Patrolling is more than that, and you’ll need to patrol your property.
The Army Field Manual, FM 7-8 for Infantry Rifle Platoon and Squad, Chapter 3 will give you all you need. You can also reference the Ranger Handbook, SH 21-76 for the info.
That being mentioned, let’s break it down to make it a little more simplistic for you. Patrolling (in the case of the happy family defending their home when the S hits the fan) will amount to giving yourself and your family a “buffer” to engage hostiles before they reach your house. There will be many parameters that cannot be addressed, simply because of the complexity and individuality of each situation.
Patrolling means that you will range out (usually on foot, but for large tracts of property, on horseback or with some type of vehicle) and observe everything that happens to protect your home and family. It requires a routine for you to follow, as well as a schedule and an ROE (Rules of Engagement). We’ll cover that last part later. The main thing: you’ll need to rove and range around your property night and day to ensure your house isn’t approached and surrounded in an assault.
The more people you have in your family or group, the easier it will be to conduct scheduled patrolling operations. The time to practice these operations is now before anything happens. You need to find out how many people will be on your guard roster, and how frequently you will patrol. It is different from military patrolling because you won’t have to establish a patrol base or occupy one: you have a house.
You must do the following for your property to follow good patrolling fundamentals:
- Draw a map of your property: this is a sensitive item! Do not allow it to leave the property.
- On the map, outline all natural and man-made terrain features, as well as what is adjacent to the property.
- Determine danger areas: these are areas that would enable an enemy or attacker to make maximum use of the terrain to gain the advantage. Examples of this would be a hilltop overlooking your house, or a large boulder near the end of the driveway with a view of your front door on either side of it.

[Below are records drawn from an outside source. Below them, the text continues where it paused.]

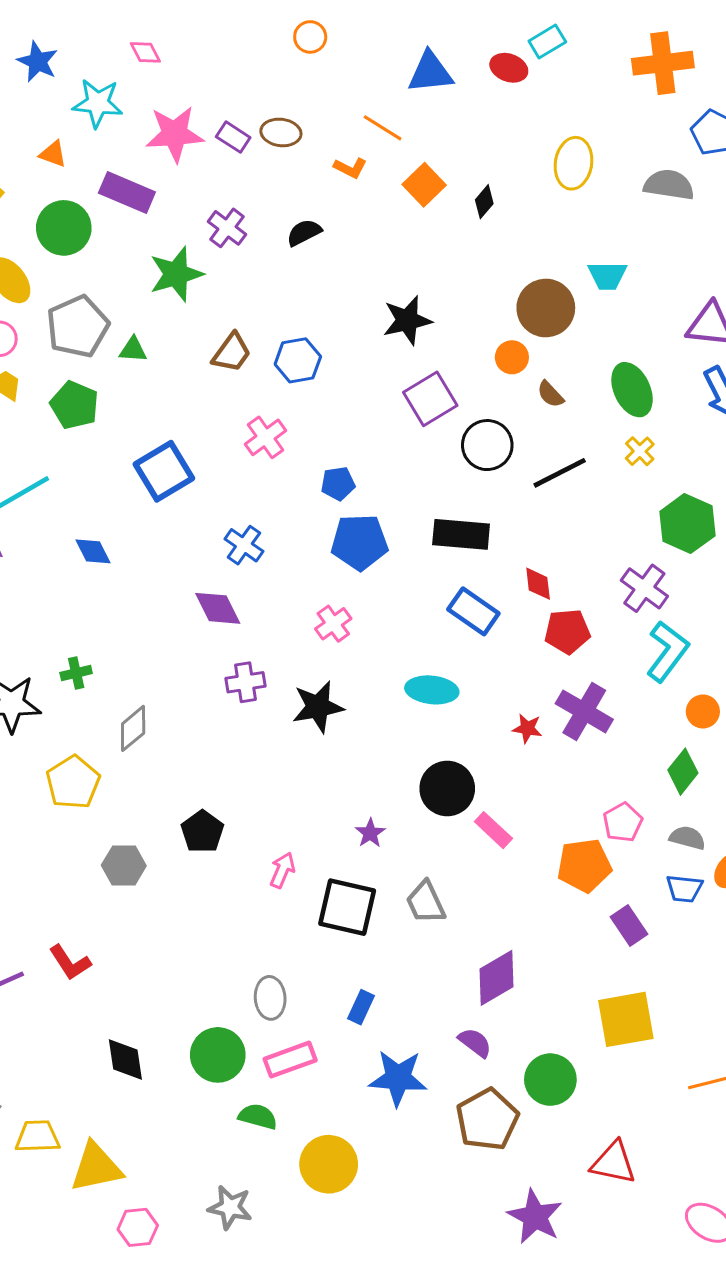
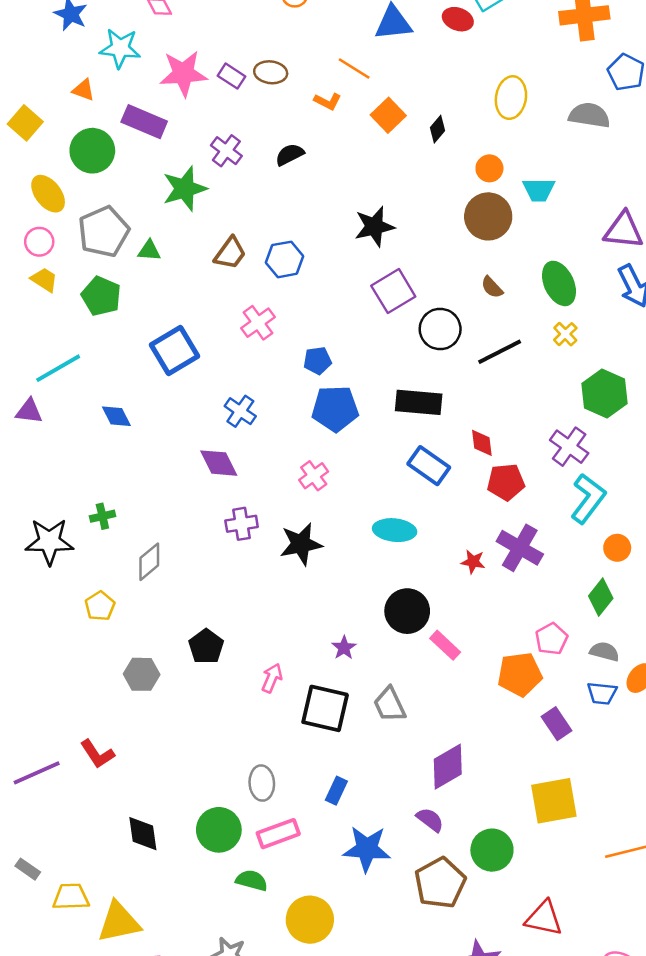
orange circle: (512, 357) -> (489, 168), moved
yellow pentagon: (73, 782) -> (100, 606), size x0.7

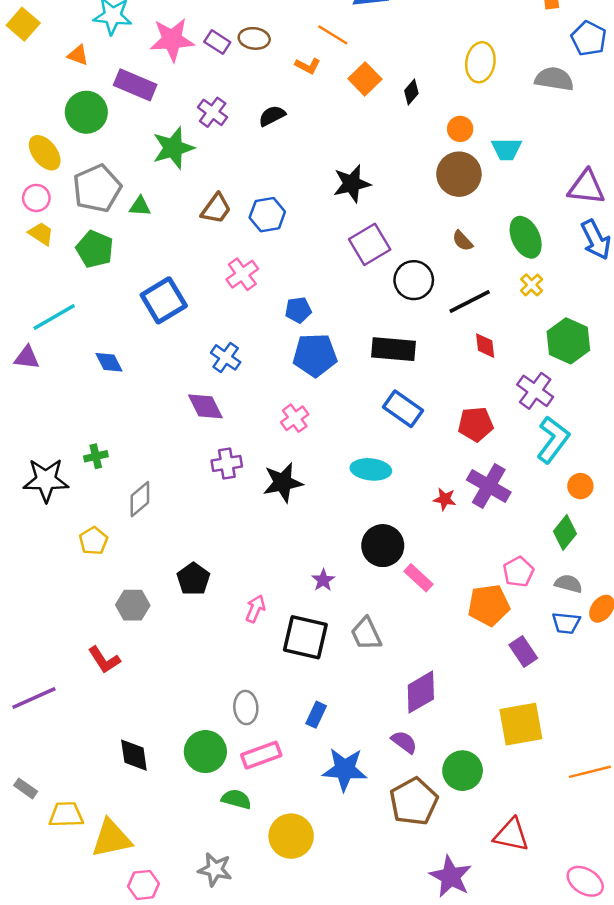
yellow square: (25, 123) -> (23, 24), moved
red diamond: (482, 443) -> (485, 346), moved
red L-shape: (97, 754) -> (104, 660), moved

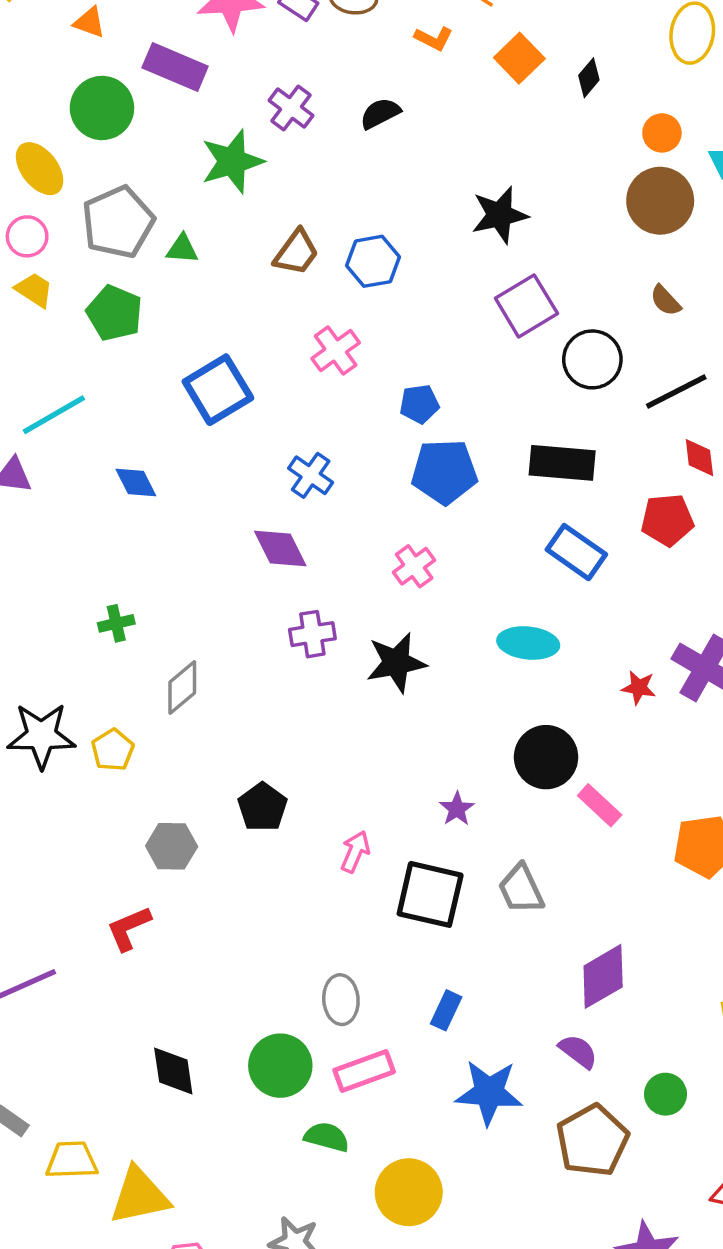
red pentagon: (476, 424) -> (667, 520), moved
black star: (46, 480) -> (41, 736), moved
red L-shape: (104, 660) -> (129, 928), turned 100
green circle: (463, 771) -> (665, 1094), size x0.7

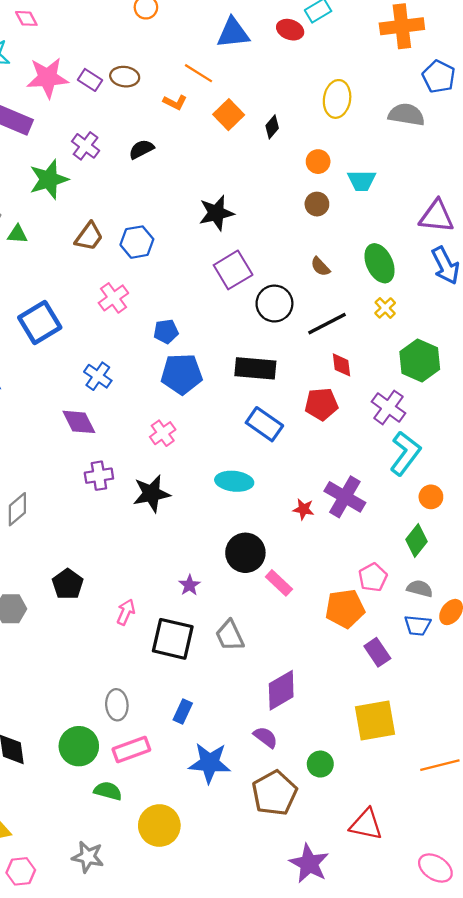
brown circle: (660, 201) -> (317, 204), size x0.6

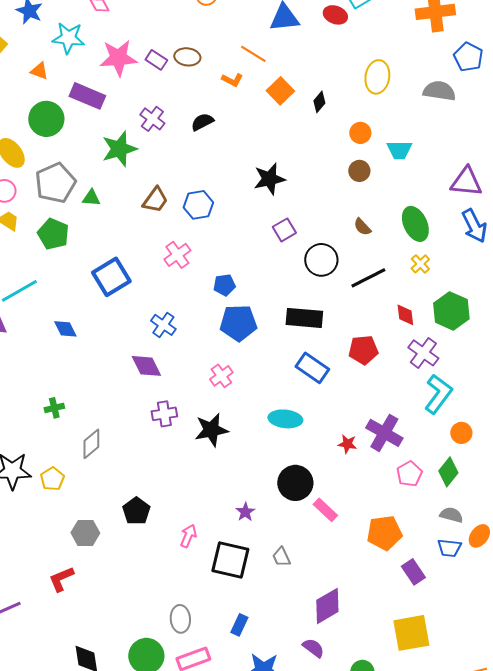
purple square: (233, 270) -> (284, 230), size x0.7
red diamond: (342, 365) -> (405, 315), moved
pink pentagon: (373, 577) -> (409, 474), moved
gray trapezoid: (230, 635) -> (281, 557), size x0.7

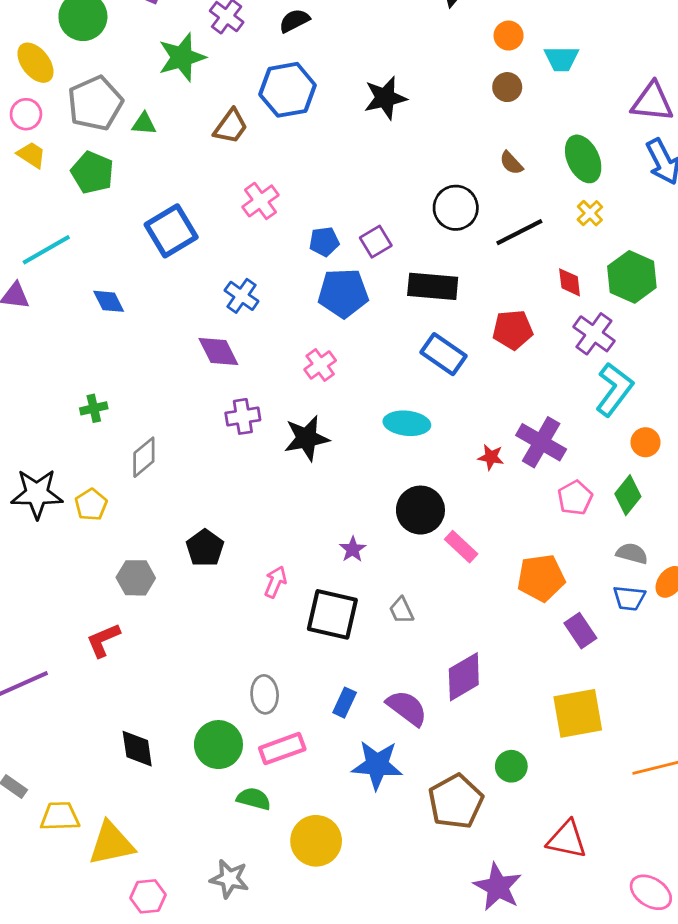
blue hexagon: (198, 205) -> (288, 90), moved, size x1.4
purple square: (284, 230) -> (376, 242), moved
purple semicircle: (313, 648) -> (407, 708), moved, size x1.4

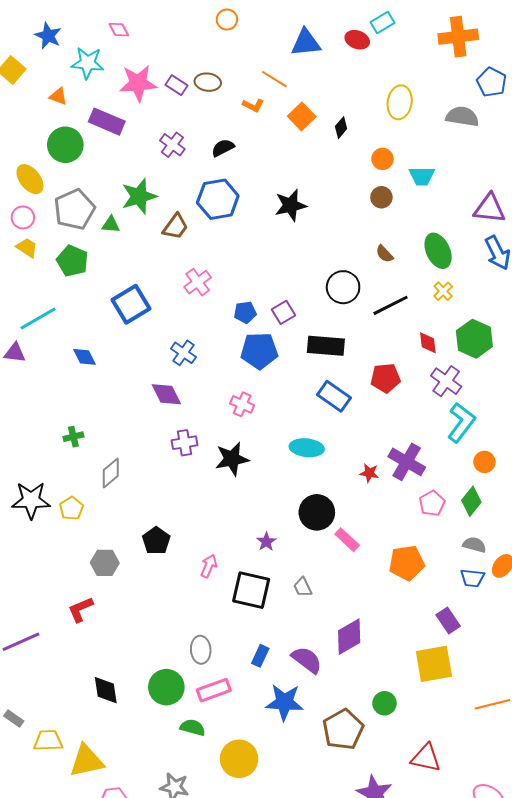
green star: (182, 57) -> (139, 196), moved
pink cross: (320, 365) -> (242, 404), turned -30
purple rectangle: (580, 631) -> (448, 620), moved

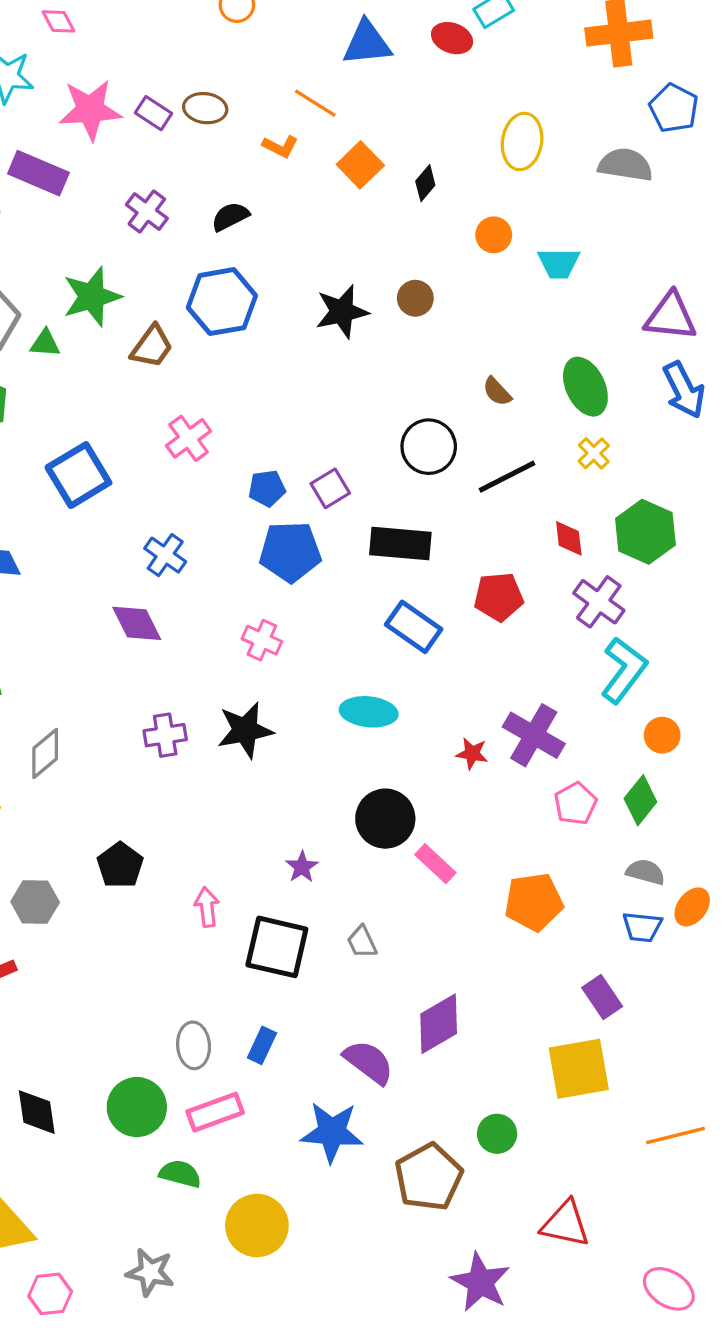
brown circle: (381, 197) -> (415, 298), moved
purple cross: (185, 443) -> (165, 735), moved
pink arrow: (209, 566) -> (207, 907), turned -30
blue rectangle: (260, 656) -> (262, 1045), moved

- Determine the route and area you would patrol, and how many people this would need. You may have someone who always observes (a guard station) in the third-floor attic; however, that person can’t see everything…where a roving patrol can “flush” out someone hidden out of the view of the sentry. Will you walk the whole perimeter of the property? Or will you zig-zag back and forth, covering it that way? You’ll have to determine what is optimal.
- Fighting positions: you may need to set up or construct some hasty fighting positions near your patrol route. Keep in mind: any fortified hasty position can be used against your house by an opponent, as well. You can find all that you need on this in the infantry field manual. These can suit purposes of defending a property.
- Measure distances and note azimuths from the house to different points on the property: I’ve done articles on sector stakes and sector sketches in the past. They work, and they’ll work for you as well. They take the “guesswork” out of things and give you an edge to work with.
You need security 24/7 after the S hits the fan. You’ll have to work out a schedule. Basically, patrolling the property for 2-4 hours is monotonous work. You’ll need VOX’s (voice-activated radios) or Motorola’s to use, and a schedule of frequencies to hop back and forth with. Remember: if you can speak on a radio, someone else besides your team/family member can listen in as well.
NVG’s: Night Vision Goggles/Night Vision Devices – these are great to use until the firefight begins. If they’re on your face when that happens? Well, you’ll be hard pressed just to recover seeing. The best ones to use are hand-held ones that you can take a quick peek and then take them off. This way you don’t lose your night vision completely.
Just please keep this in mind: double up on that equipment and stick one of each item in a Faraday cage. If an EMP hits, you’ll be glad you did.
You will need to range the property and the perimeter, checking for any vehicles, suspicious individuals moving in the area (all individuals are suspicious after the SHTF event), and individuals or groups making a move (incursion) onto the property. This is where ROE (Rules of Engagement) come in. Depending on the size and spread of the intruders, you need to determine the maximum you (as an individual or a group) number of hostiles you will engage and when you will break contact.
SALUTE for Safety
Before you make any contact, you want to radio in a SALUTE report to whoever is on radio watch. This is to alert the family/team that there is going to be a problem and to provide them with as much intel as possible prior to contact being made. Here is the “refresher” on SALUTE:
S – Size: the size of the group/unit
A – Activity: what are they doing? Are they engaged in any other activity besides approaching the house?
L – Location: Exactly where are they on the property?
U – Uniform/Unit: Any distinguishing clothing/headgear/patches that mark them as a group or gang?
T – Time: The time you observe them doing all of this
E – Equipment: what weapons/special equipment are they carrying?
You’ll be coming up with procedures and plans to deal with different types of threats in accordance with what you learn. Patrolling is a combination of scouting/reconnaissance and being a guard/sentry. You’re ready to defend, and yet you’re performing intelligence-gathering as you safeguard your property. Your focus is to conduct the patrols and yet be as non-obsequious as possible. Stealth and guarded movements will keep you out of the limelight. A sentry stays put, maybe walking to and fro a short distance. When you patrol, you have a lot more ground to keep an eye on. This (and those references) will get you started.